En Gipuzkoa, el epicentro del operativo se encuentra en la oficina de la Tesorería General de la Seguridad Social en Riberas de Loiola, Donostia, y en siete sucursales de Correos en Donostia e Irun. Solo se atiende con cita previa. Para evitar colapsos, el Gobierno se apoya en una veintena de entidades sociales vascas que reclaman esa «corresponsabilidad institucional» para no saturarse, especialmente por la demora en obtener el certificado de vulnerabilidad, que está generando problemas colaterales.
La oficialización de la medida –publicada en el BOE el 14 de abril con el Real Decreto 316/2026– obliga también a presentar un certificado de antecedentes penales del país de origen. Muchos inmigrantes iniciaron la gestión anticipadamente y ahora se encuentran ante una paradoja: tienen el certificado de penales a punto de caducar, pero aún no el de vulnerabilidad. «Todo ello ha generado malestar, inseguridad y ansiedad, y ha desbordado a las organizaciones», asegura Ponce.
Las entidades consideran que el proceso habría sido más «normalizado» si en los meses previos se hubiera informado correctamente a través de las entidades sociales y las administraciones. «Sí hemos vivido caos y confusión. Desde que se anunció el Real Decreto hasta su aprobación hubo borradores y mucho nerviosismo», señala Jon Telletxea, responsable de Acción Social de Cáritas.
«Esto ha provocado ansiedad, consultas y correos electrónicos. Se ha vivido un cierto caos», corrobora Germana Dovale, asesora jurídica de la entidad. Ambos coinciden en señalar que desde el Ministerio «el proceso no estaba bien organizado», aunque reconoce Dovale que «los flujos masivos iniciales empiezan a relajarse, y poco a poco podemos aterrizar en la casuística concreta de cada situación».
Ponce considera necesario ampliar el plazo de atención. «Las regularizaciones anteriores duraron entre cuatro y ocho meses. Esta no puede terminar en junio porque quedará mucha gente fuera», defiende, reclamando que el periodo de presentación de solicitudes se extienda más allá del 30 de junio.
Entretanto, en Cáritas no pierden el tiempo y tras el «caótico» comienzo trabajan para atender el mayor número de solicitudes. Según explica Telletxea, desde que saltó la noticia en enero sobre una posible regularización la entidad inició la formación de un equipo de trabajo. «Hemos formado un equipo de doce voluntarios que ya desde comienzos de año ha trabajado en base a los borradores, intentando avanzar en la medida de lo posible».
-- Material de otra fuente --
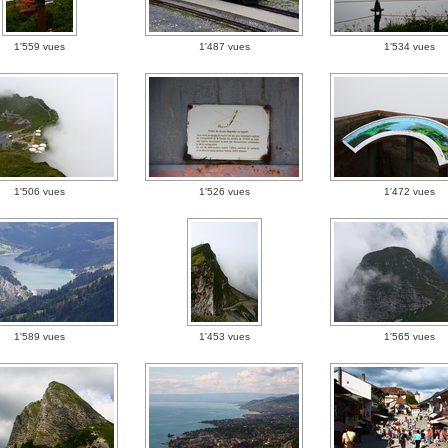
1'559 vues
1'487 vues
1'534 vues
1'506 vues
1'526 vues
1'472 vues
1'589 vues
1'453 vues
1'565 vues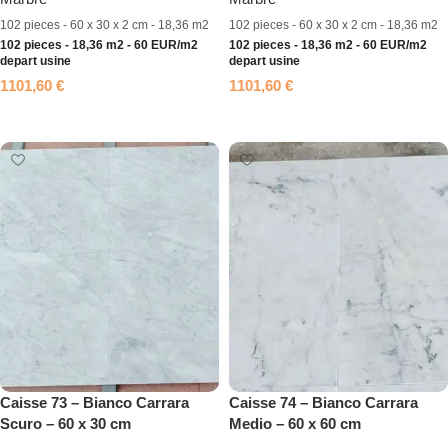
102 pieces - 60 x 30 x 2 cm - 18,36 m2
102 pieces - 60 x 30 x 2 cm - 18,36 m2
102 pieces - 18,36 m2 - 60 EUR/m2
102 pieces - 18,36 m2 - 60 EUR/m2
depart usine
depart usine
1101,60
€
1101,60
€
Ajouter au panier
Ajouter au panier
Caisse 73 – Bianco Carrara
Caisse 74 – Bianco Carrara
Scuro – 60 x 30 cm
Medio – 60 x 60 cm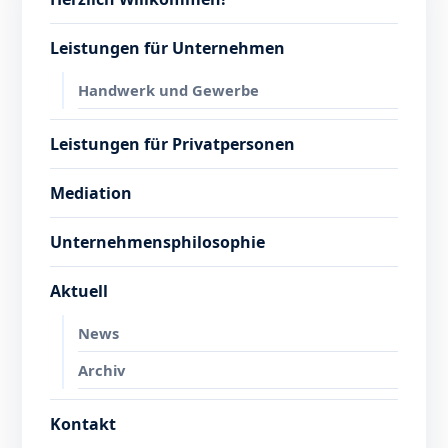
Leistungen für Unternehmen
Handwerk und Gewerbe
Leistungen für Privatpersonen
Mediation
Unternehmensphilosophie
Aktuell
News
Archiv
Kontakt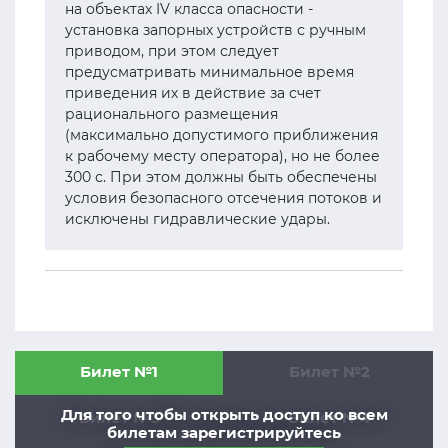
на объектах IV класса опасности -
установка запорных устройств с ручным
приводом, при этом следует
предусматривать минимальное время
приведения их в действие за счет
рационального размещения
(максимально допустимого приближения
к рабочему месту оператора), но не более
300 с. При этом должны быть обеспечены
условия безопасного отсечения потоков и
исключены гидравлические удары.
Билет №1
Билет №2
Для того чтобы открыть доступ ко всем
Билет №3
Билет №4
билетам зарегистрируйтесь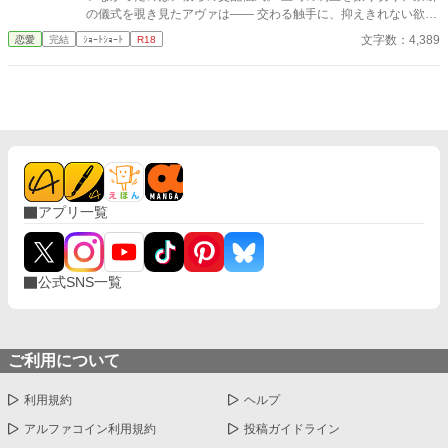
の儀式を覗き見たアヴァは―― 交わる触手に、抑えきれない欲望
を覚える。 「私も……私も交配したい」 太く長い触手が、体の奥
文字数：4,389
恋愛
完結
ｼｮｰﾄｼｮｰﾄ
R18
深くまで侵入してくる。 研究者が、快楽の実験体になる夜。
アプリ一覧
公式SNS一覧
ご利用について
利用規約
ヘルプ
アルファコイン利用規約
投稿ガイドライン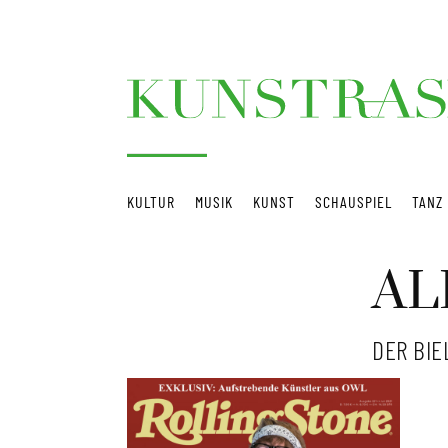
KULTUR
MUSIK
KUNST
SCHAUSPIEL
TANZ
AL
DER BIE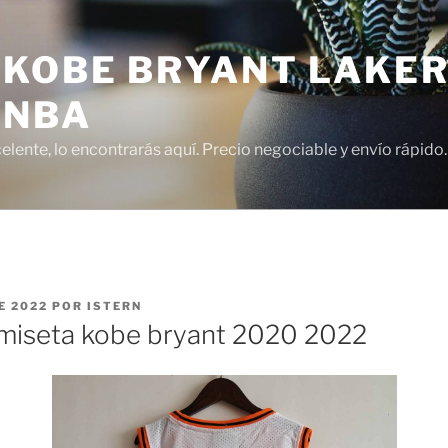
 KOBE BRYANT LAKER
 NBA
lente, lo encontrarás aquí. Precio negociable y envío rápido.
E 2022
POR
ISTERN
miseta kobe bryant 2020 2022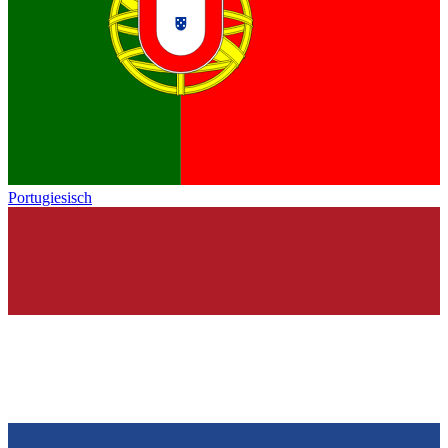
Portugiesisch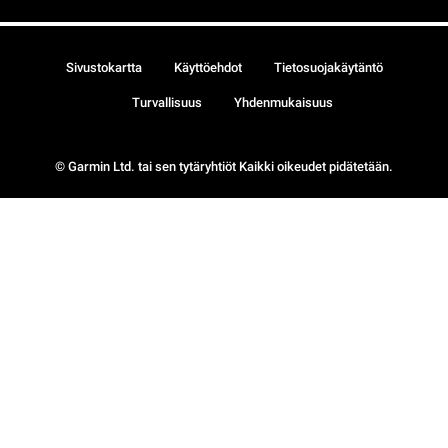
Sivustokartta
Käyttöehdot
Tietosuojakäytäntö
Turvallisuus
Yhdenmukaisuus
© Garmin Ltd. tai sen tytäryhtiöt Kaikki oikeudet pidätetään.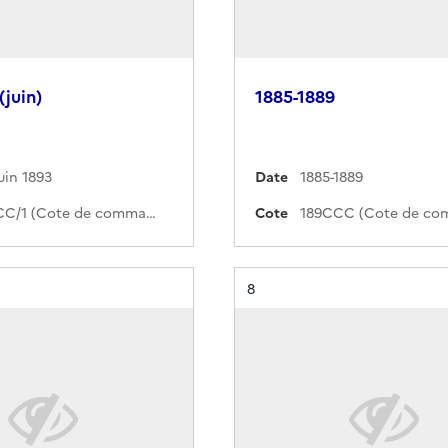
(juin)
1885-1889
uin 1893
Date
1885-1889
264CCC/1 (Cote de commande)
Cote
Résultat n°
8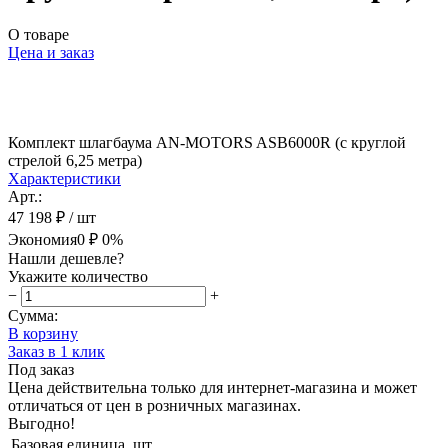
О товаре
Цена и заказ
Комплект шлагбаума AN-MOTORS ASB6000R (с круглой
стрелой 6,25 метра)
Характеристики
Арт.:
47 198 ₽
/ шт
Экономия
0 ₽
0%
Нашли дешевле?
Укажите количество
−
+
Сумма:
В корзину
Заказ в 1 клик
Под заказ
Цена действительна только для интернет-магазина и может
отличаться от цен в розничных магазинах.
Выгодно!
Базовая единица
шт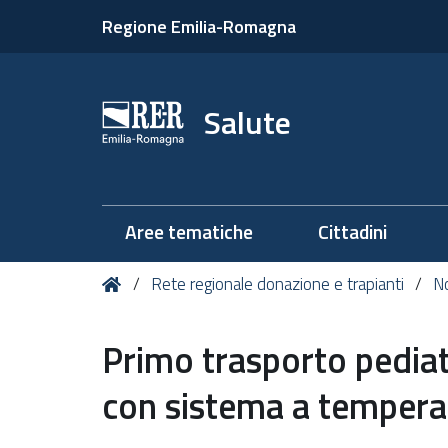
Regione Emilia-Romagna
Salute
Aree tematiche
Cittadini
Tu
Home
Rete regionale donazione e trapianti
No
sei
qui:
Primo trasporto pediatr
con sistema a tempera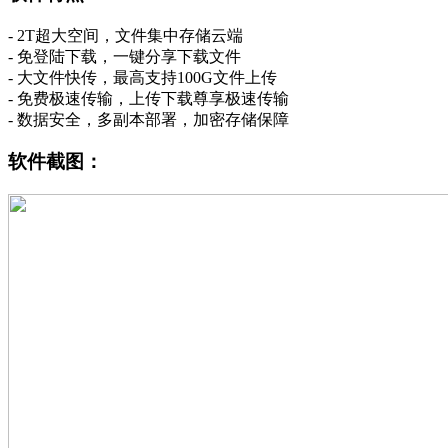
- 2T超大空间，文件集中存储云端
- 免登陆下载，一键分享下载文件
- 大文件快传，最高支持100G文件上传
- 免费极速传输，上传下载尊享极速传输
- 数据安全，多副本部署，加密存储保障
软件截图：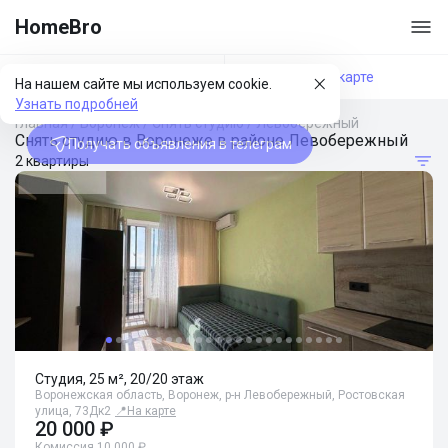
HomeBro
Фильтры
На карте
На нашем сайте мы используем cookie.
Узнать подробней
Главная
/
Воронеж
/
Снять студию
/
Левобережный
Снять студию в Воронеже в районе Левобережный
Получать объявления в телеграм
2 квартиры
Студия, 25 м², 20/20 этаж
Воронежская область, Воронеж, р-н Левобережный, Ростовская
улица, 73Дк2
📍
На карте
20 000 ₽
Комиссия 10 000 ₽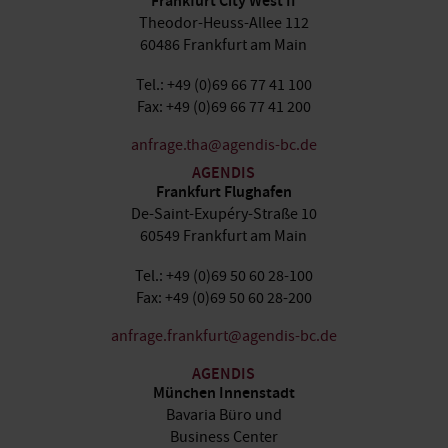
Frankfurt City West II
Theodor-Heuss-Allee 112
60486 Frankfurt am Main
Tel.: +49 (0)69 66 77 41 100
Fax: +49 (0)69 66 77 41 200
anfrage.tha@agendis-bc.de
AGENDIS
Frankfurt Flughafen
De-Saint-Exupéry-Straße 10
60549 Frankfurt am Main
Tel.: +49 (0)69 50 60 28-100
Fax: +49 (0)69 50 60 28-200
anfrage.frankfurt@agendis-bc.de
AGENDIS
München Innenstadt
Bavaria Büro und
Business Center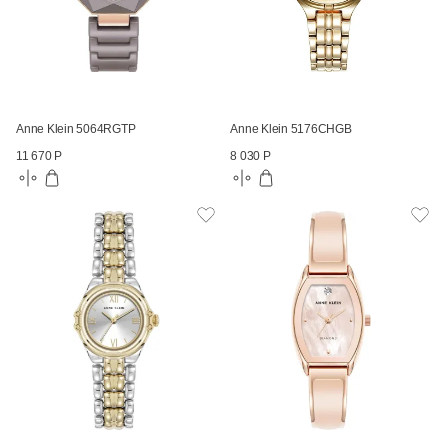
Anne Klein 5064RGTP
Anne Klein 5176CHGB
11 670 Р
8 030 Р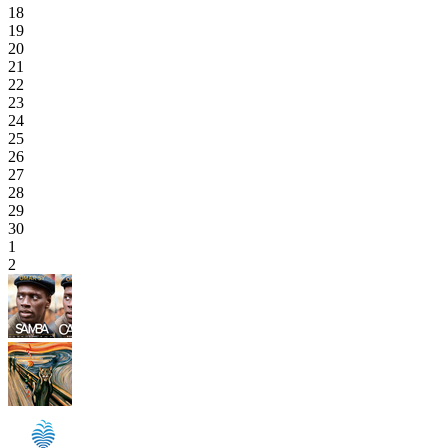
18
19
20
21
22
23
24
25
26
27
28
29
30
1
2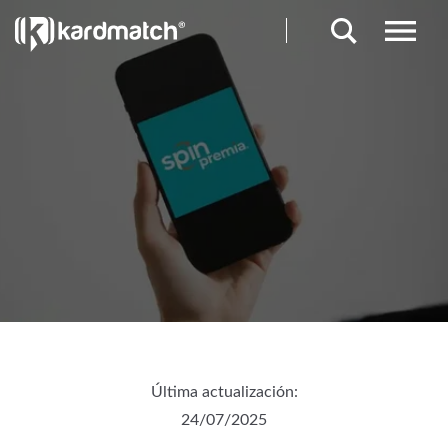
Última actualización:
24/07/2025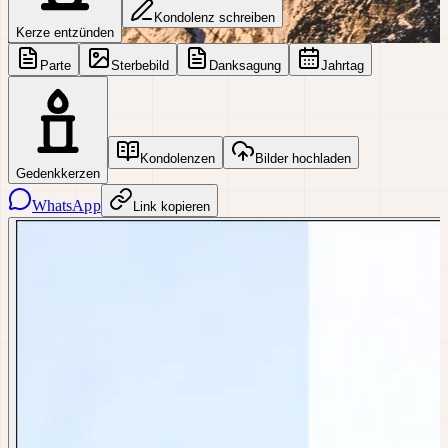
Kondolenz schreiben
Kerze entzünden
Parte
Sterbebild
Danksagung
Jahrtag
Kondolenzen
Bilder hochladen
Gedenkkerzen
WhatsApp
Link kopieren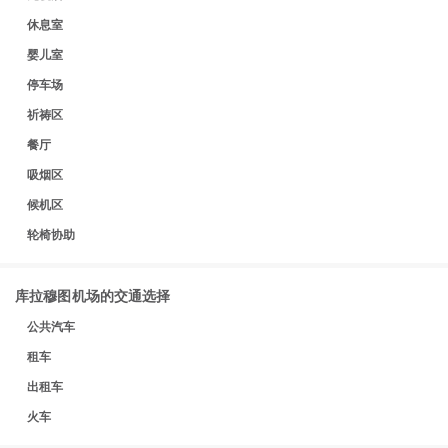
休息室
婴儿室
停车场
祈祷区
餐厅
吸烟区
候机区
轮椅协助
库拉穆图机场的交通选择
公共汽车
租车
出租车
火车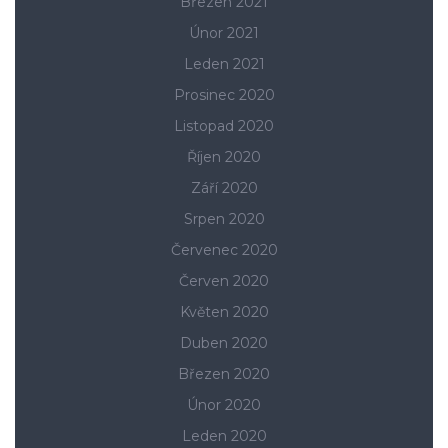
Březen 2021
Únor 2021
Leden 2021
Prosinec 2020
Listopad 2020
Říjen 2020
Září 2020
Srpen 2020
Červenec 2020
Červen 2020
Květen 2020
Duben 2020
Březen 2020
Únor 2020
Leden 2020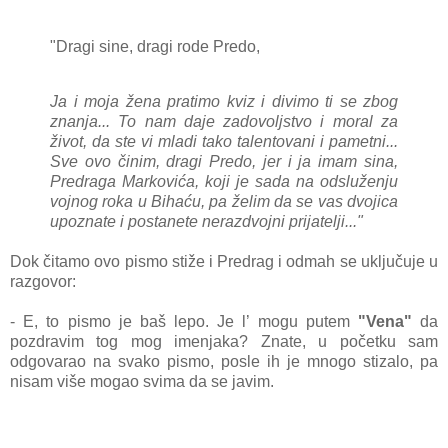
"Dragi sine, dragi rode Predo,
Ja i moja žena pratimo kviz i divimo ti se zbog
znanja... To nam daje zadovoljstvo i moral za
život, da ste vi mladi tako talentovani i pametni...
Sve ovo činim, dragi Predo, jer i ja imam sina,
Predraga Markovića, koji je sada na odsluženju
vojnog roka u Bihaću, pa želim da se vas dvojica
upoznate i postanete nerazdvojni prijatelji..."
Dok čitamo ovo pismo stiže i Predrag i odmah se uključuje u
razgovor:
- E, to pismo je baš lepo. Je l’ mogu putem
"Vena"
da
pozdravim tog mog imenjaka? Znate, u početku sam
odgovarao na svako pismo, posle ih je mnogo stizalo, pa
nisam više mogao svima da se javim.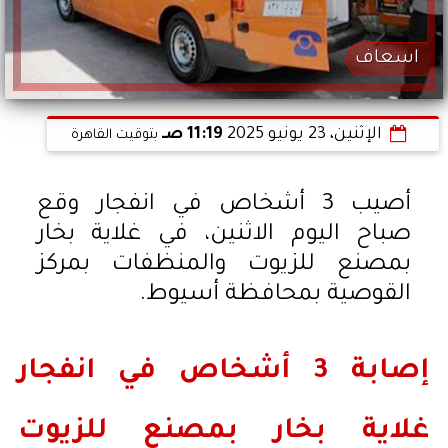
اسعاف
الإثنين، 23 يونيو 2025
11:19 صـ
بتوقيت القاهرة
أصيب 3 أشخاص في انفجار وقع
صباح اليوم الاثنين، في غلاية بخار
بمصنع للزيوت والمنظفات بمركز
القوصية بمحافظة أسيوط.
إصابة 3 أشخاص في انفجار
غلاية بخار بمصنع للزيوت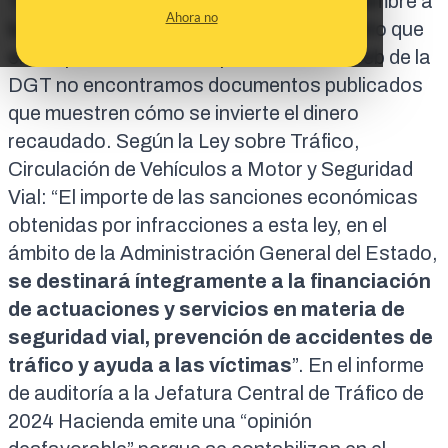
También hemos consultado el 16 de diciembre a
Ahora no
la DGT y esperamos su respuesta, puesto que
en el
apartado de Transparencia de la web de la
DGT
no encontramos documentos publicados
que muestren cómo se invierte el dinero
recaudado. Según la
Ley sobre Tráfico,
Circulación de Vehículos a Motor y Seguridad
Vial
: “El importe de las sanciones económicas
obtenidas por infracciones a esta ley, en el
ámbito de la Administración General del Estado,
se
destinará
íntegramente a la financiación
de actuaciones y servicios en materia de
seguridad vial, prevención de accidentes de
tráfico y ayuda a las víctimas
”. En el informe
de
auditoría a la Jefatura Central de Tráfico
de
2024 Hacienda emite una “
opinión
Gracias a ello Cáritas tiene ya en torno a un centenar de expedientes «completos», aunque el volumen de tramitaciones reales es mucho mayor teniendo en cuenta la amplia red de esta entidad de acción caritativa y social de la Iglesia católica. «Es una oportunidad para que las personas que se encuentran en situación administrativa irregular puedan acceder a derechos básicos, seguridad jurídica y mejores oportunidades de integración social y laboral», afirma la asesora jurídica de Cáritas Gipuzkoa.
La recompensa al final del túnel burocrático no es solo humanitaria ya que permitirá aflorar empleos en la asistencia domiciliaria, hostelería o agricultura, inyectando nuevas cotizaciones.